When does heart disease occur for women?
It is important to note that heart disease can occur at any age however, around the time when women experience menopause the risk increases significantly. It is thought that women’s natural oestrogen helps protect them from heart disease by supporting the flexibility of the blood vessels and arteries enabling them to adjust to support blood flow. Once there is a drop in these oestrogen levels as well as the other changes occurring around menopause, this causes a significant increase in the risk of heart disease for women. To learn more about the menopause and women’s heart health, watch our webinar with Cardiologist Dr Monique Watts and author of Queen Menopause, Alison Daddo here
For earlier identification of cardiovascular disease and more timely and appropriate medical intervention it is advised for women over 45* to have a heart health check and, if they have had children, discuss their obstetric history with their current GP. This enables proactive prevention to be taken to reduce risk.

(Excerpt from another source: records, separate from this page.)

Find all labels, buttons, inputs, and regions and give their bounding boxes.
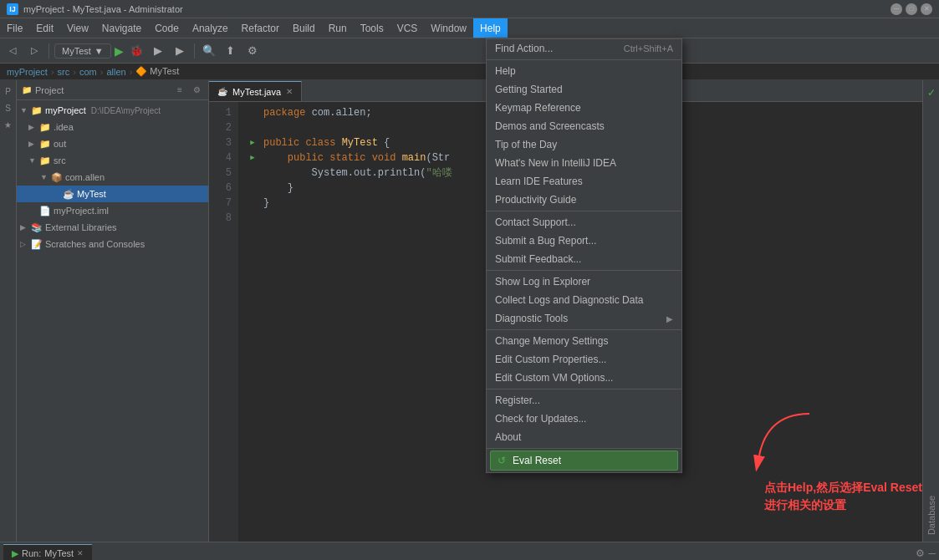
project-panel-title: Project <box>35 85 64 95</box>
project-title-icon: 📁 <box>22 85 32 94</box>
menu-window[interactable]: Window <box>424 18 473 38</box>
menu-register[interactable]: Register... <box>487 391 681 410</box>
tree-item-src[interactable]: ▼ 📁 src <box>17 152 208 169</box>
toolbar-forward-btn[interactable]: ▷ <box>25 42 43 60</box>
profile-button[interactable]: ▶ <box>171 42 189 60</box>
menu-keymap-ref[interactable]: Keymap Reference <box>487 99 681 117</box>
menu-refactor[interactable]: Refactor <box>235 18 286 38</box>
coverage-button[interactable]: ▶ <box>149 42 167 60</box>
bottom-settings-icon[interactable]: ⚙ <box>916 547 925 559</box>
help-item-label: Help <box>495 65 516 77</box>
sep-6 <box>487 448 681 449</box>
debug-button[interactable]: 🐞 <box>127 42 145 60</box>
menu-navigate[interactable]: Navigate <box>95 18 148 38</box>
menu-whats-new[interactable]: What's New in IntelliJ IDEA <box>487 154 681 172</box>
run-config-selector[interactable]: MyTest ▼ <box>54 43 111 59</box>
tip-day-label: Tip of the Day <box>495 139 557 150</box>
menu-edit-custom-props[interactable]: Edit Custom Properties... <box>487 350 681 369</box>
find-action-shortcut: Ctrl+Shift+A <box>624 43 673 53</box>
update-btn[interactable]: ⬆ <box>222 42 240 60</box>
tab-label-MyTest: MyTest.java <box>232 87 281 97</box>
tree-item-idea[interactable]: ▶ 📁 .idea <box>17 119 208 135</box>
tree-item-com-allen[interactable]: ▼ 📦 com.allen <box>17 169 208 186</box>
toolbar-back-btn[interactable]: ◁ <box>3 42 22 60</box>
bottom-tab-run[interactable]: ▶ Run: MyTest ✕ <box>3 544 92 561</box>
project-scope-btn[interactable]: ≡ <box>173 84 186 97</box>
restore-button[interactable]: □ <box>906 3 917 15</box>
menu-demos[interactable]: Demos and Screencasts <box>487 117 681 135</box>
validation-check-icon: ✓ <box>927 87 936 99</box>
tree-item-myProject[interactable]: ▼ 📁 myProject D:\IDEA\myProject <box>17 102 208 119</box>
minimize-button[interactable]: ─ <box>891 3 902 15</box>
database-label[interactable]: Database <box>926 492 936 538</box>
menu-change-memory[interactable]: Change Memory Settings <box>487 332 681 350</box>
settings-btn[interactable]: ⚙ <box>243 42 262 60</box>
keymap-ref-label: Keymap Reference <box>495 102 581 114</box>
tree-item-myProject-iml[interactable]: 📄 myProject.iml <box>17 202 208 219</box>
breadcrumb-src[interactable]: src <box>58 67 70 77</box>
title-left: IJ myProject - MyTest.java - Administrat… <box>7 3 183 15</box>
tree-item-scratches[interactable]: ▷ 📝 Scratches and Consoles <box>17 236 208 252</box>
search-everywhere-btn[interactable]: 🔍 <box>200 42 218 60</box>
menu-vcs[interactable]: VCS <box>390 18 425 38</box>
menu-check-updates[interactable]: Check for Updates... <box>487 410 681 428</box>
window-controls: ─ □ ✕ <box>891 3 932 15</box>
menu-view[interactable]: View <box>60 18 95 38</box>
menu-learn-ide[interactable]: Learn IDE Features <box>487 172 681 191</box>
menu-about[interactable]: About <box>487 428 681 446</box>
annotation-line2: 进行相关的设置 <box>764 496 922 514</box>
project-settings-btn[interactable]: ⚙ <box>190 84 203 97</box>
editor-tab-MyTest[interactable]: ☕ MyTest.java ✕ <box>209 81 302 101</box>
menu-help-item[interactable]: Help <box>487 62 681 80</box>
close-button[interactable]: ✕ <box>921 3 932 15</box>
menu-eval-reset[interactable]: ↺ Eval Reset <box>490 451 678 471</box>
run-button[interactable]: ▶ <box>115 44 124 58</box>
menu-help[interactable]: Help <box>473 18 508 38</box>
line-numbers: 1 2 3 4 5 6 7 8 <box>209 102 238 542</box>
menu-analyze[interactable]: Analyze <box>186 18 235 38</box>
menu-tip-of-day[interactable]: Tip of the Day <box>487 135 681 154</box>
find-action-label: Find Action... <box>495 43 553 54</box>
menu-getting-started[interactable]: Getting Started <box>487 80 681 99</box>
sidebar-structure-icon[interactable]: S <box>1 100 16 115</box>
menu-edit-vm-options[interactable]: Edit Custom VM Options... <box>487 369 681 387</box>
tree-item-MyTest[interactable]: ☕ MyTest <box>17 186 208 202</box>
tab-run-close[interactable]: ✕ <box>77 549 84 557</box>
menu-contact-support[interactable]: Contact Support... <box>487 213 681 232</box>
contact-support-label: Contact Support... <box>495 216 576 228</box>
edit-custom-props-label: Edit Custom Properties... <box>495 354 606 365</box>
menu-edit[interactable]: Edit <box>29 18 60 38</box>
sidebar-project-icon[interactable]: P <box>1 84 16 99</box>
project-header: 📁 Project ≡ ⚙ <box>17 80 208 100</box>
menu-run[interactable]: Run <box>322 18 354 38</box>
menu-collect-logs[interactable]: Collect Logs and Diagnostic Data <box>487 291 681 309</box>
title-text: myProject - MyTest.java - Administrator <box>23 4 183 14</box>
eval-reset-label: Eval Reset <box>513 455 561 466</box>
tree-item-ext-libs[interactable]: ▶ 📚 External Libraries <box>17 219 208 236</box>
menu-submit-bug[interactable]: Submit a Bug Report... <box>487 232 681 250</box>
menu-submit-feedback[interactable]: Submit Feedback... <box>487 250 681 268</box>
menu-find-action[interactable]: Find Action... Ctrl+Shift+A <box>487 39 681 58</box>
menu-tools[interactable]: Tools <box>354 18 390 38</box>
menu-build[interactable]: Build <box>286 18 322 38</box>
annotation-arrow-svg <box>751 405 818 472</box>
eval-reset-icon: ↺ <box>498 455 506 466</box>
breadcrumb-myProject[interactable]: myProject <box>7 67 48 77</box>
breadcrumb-com[interactable]: com <box>79 67 97 77</box>
sidebar-favorites-icon[interactable]: ★ <box>1 117 16 132</box>
menu-file[interactable]: File <box>0 18 29 38</box>
menu-code[interactable]: Code <box>148 18 186 38</box>
sep-3 <box>487 270 681 271</box>
bottom-hide-icon[interactable]: ─ <box>928 547 936 559</box>
menu-productivity[interactable]: Productivity Guide <box>487 191 681 209</box>
demos-label: Demos and Screencasts <box>495 120 605 132</box>
tab-close-MyTest[interactable]: ✕ <box>286 87 293 96</box>
collect-logs-label: Collect Logs and Diagnostic Data <box>495 294 643 306</box>
menu-show-log[interactable]: Show Log in Explorer <box>487 272 681 291</box>
breadcrumb: myProject › src › com › allen › 🔶 MyTest <box>0 64 939 80</box>
menu-diagnostic-tools[interactable]: Diagnostic Tools ▶ <box>487 309 681 328</box>
submit-feedback-label: Submit Feedback... <box>495 253 581 265</box>
tree-item-out[interactable]: ▶ 📁 out <box>17 135 208 152</box>
breadcrumb-allen[interactable]: allen <box>106 67 125 77</box>
annotation-line1: 点击Help,然后选择Eval Reset <box>764 479 922 496</box>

To learn more about risk factors for heart disease and how to reduce them click here.
*Over 35 for Aboriginal and Torres Strait Islander peoples.
How can women reduce their risk?
Women need to understand that they are at risk from hypertension and diabetes, and that these disorders are largely preventable.
- Stick to an active lifestyle throughout life – preferably beginning in the pre-menopausal years with regular exercise (at least 30 minutes, 3–5 times a week)
- Follow a low-fat diet
- Eat plenty of fresh fruit and vegetables
- Maintain a healthy body weight
Prevention involves early recognition of particular cardiovascular risk factors as they occur in each individual and identification of these can be helped with a heart health check. For factors that can not be controlled by lifestyle changes they may need to be managed with medication.
Smoking is even more harmful in women than in men. For example, it creates more risk of clotting-related diseases, such as stroke and heart attack, in young women compared with men. The risk is increased if smoking women are also using a birth control pill.
Hypertension: the silent killer
Hypertension (high blood pressure) is the most important risk factor for both stroke and heart failure.
In 2001, more than half of Australian women aged over 55 had hypertension: a disturbing fact, because many are unaware they have the condition. It is called ‘the silent killer’ because it does not cause symptoms.
Once diagnosed, hypertension can usually be well controlled with appropriate medication. If it is controlled, the risk of developing heart failure or stroke is greatly reduced.
To learn more about risk factors click here.
The risk of developing diabetes is increased greatly by physical inactivity and obesity. In 2001 about 20% of Australian women were classified as obese, and many more as overweight. Many Australian women with diabetes remain undiagnosed. Most have no symptoms, because diabetes is usually present for many years before symptoms develop.
Diabetes increases the risk of heart attack by 3-7 times in women, compared with 2-3 times in men.
Diabetics have more widespread atherosclerosis than others, and are often less suitable for stenting or surgery. Regular exercise and weight control, beginning at an early age, can usually prevent diabetes.
Early recognition of diabetes (involving a blood glucose test) allows appropriate medical intervention. This can greatly reduce the risks linked to the disease.